TIMESTAMP=$(date +"%Y%m%d_%H%M%S.%3N")
echo "$TIMESTAMP: Looking for unlabeled images in: $IMAGES_VALIDATION_DIR" >> $LOG
for file in $IMAGES_VALIDATION_DIR/*.*; do
  BASE_FILENAME="$(basename "$file")"
  BASE_FILENAME="${BASE_FILENAME%.*}"        # strip the extension

  if [ ! -f "$LABELS_VALIDATION_DIR/$BASE_FILENAME.txt" ]; then
    TIMESTAMP=$(date +"%Y%m%d_%H%M%S.%3N")
    echo "$TIMESTAMP: Image $file non annotated, delete it" >> $LOG
    rm -rf $file
  fi
done

echo "$TIMESTAMP: Take $VALIDATION_RATE percent of training images and move them to validation" >> $LOG
total=$(ls -1 $IMAGES_TRAINING_DIR | wc -l)
take=$(echo "$total * $VALIDATION_RATE" | bc | cut -d. -f1)
for file in $(ls -1 $IMAGES_TRAINING_DIR | shuf | head -n "$take"); do
  BASE_FILENAME="$(basename "$file")"
  BASE_FILENAME="${BASE_FILENAME%.*}"        # strip the extension

  TIMESTAMP=$(date +"%Y%m%d_%H%M%S.%3N")
  echo "$TIMESTAMP: Relocating file: $file" >> $LOG
  mv $IMAGES_TRAINING_DIR/$file  $IMAGES_VALIDATION_DIR
  mv $LABELS_TRAINING_DIR/$BASE_FILENAME.txt $LABELS_VALIDATION_DIR
done

TIMESTAMP=$(date +"%Y%m%d_%H%M%S.%3N")
echo "$TIMESTAMP: Launching the training" >> $LOG
python train.py >> $LOG  2>&1
TIMESTAMP=$(date +"%Y%m%d_%H%M%S.%3N")
echo "$TIMESTAMP: Training completed" >> $LOG


TIMESTAMP=$(date +"%Y%m%d_%H%M%S.%3N")
echo "$TIMESTAMP: Launching the conversion" >> $LOG
python convert_pt_to_onnx.py >> $LOG 2>&1
TIMESTAMP=$(date +"%Y%m%d_%H%M%S.%3N")
echo "$TIMESTAMP: Conversion completed" >> $LOG

Training Output

At the end of the training process, Ultralytics creates a runs/ directory containing the training artifacts.

Typical outputs include:

  • Training logs
  • Validation metrics
  • Loss curves
  • Confusion matrix
  • Model weights

But most importantly, the framework typically saves two checkpoint files:

best.pt
last.pt

They serve different purposes.


best.pt is the model you will usually want to use.

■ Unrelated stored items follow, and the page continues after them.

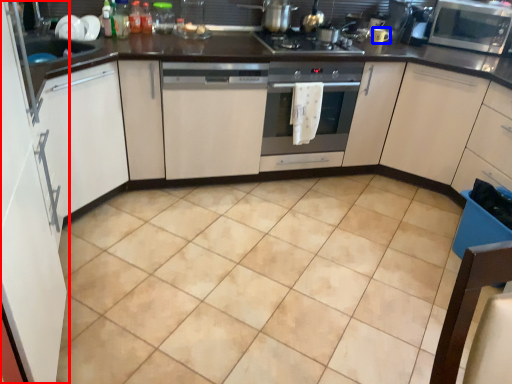 Question: Which point is further to the camera, cabinetry (highlighted by a red box) or appliance (highlighted by a blue box)?

Choices:
 (A) cabinetry
 (B) appliance

Answer: (B) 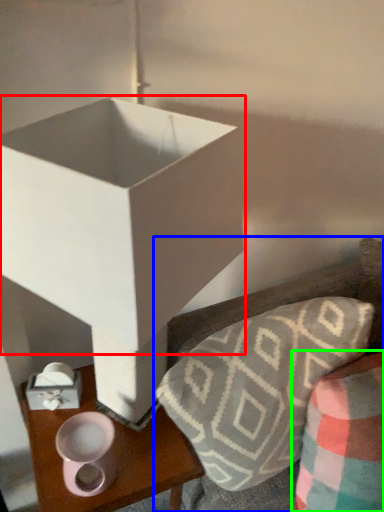 Question: Considering the real-world distances, which object is closest to box (highlighted by a red box)? furniture (highlighted by a blue box) or throw pillow (highlighted by a green box).

Choices:
 (A) furniture
 (B) throw pillow

Answer: (A) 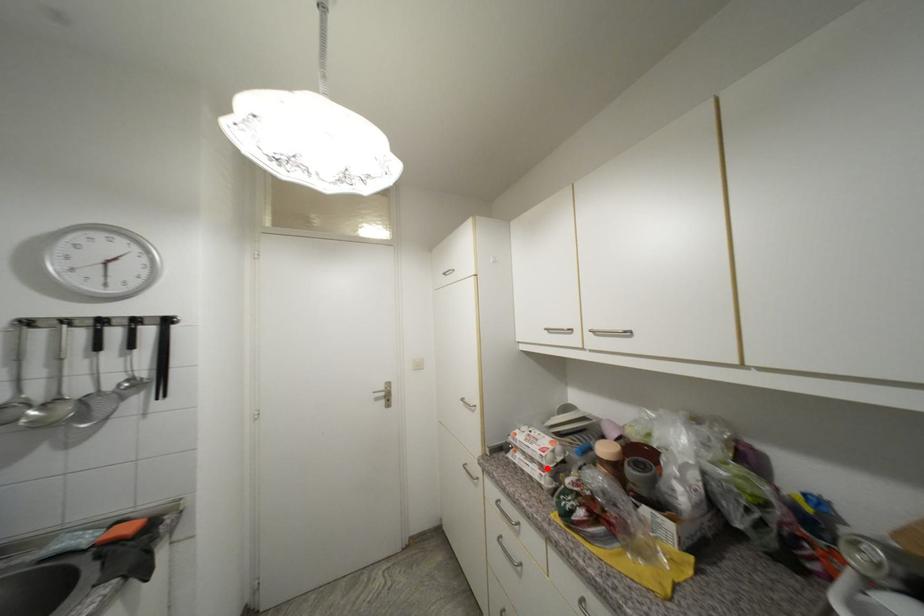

During training, after each epoch, the model is evaluated on the validation dataset. Ultralytics monitors a performance metric (by default, a fitness score derived from metrics such as mAP).

Whenever the model achieves a better validation score than any previous epoch, it overwrites best.pt.

Instead, last.pt always contains the model after the final training epoch, regardless of whether it achieved the best validation results.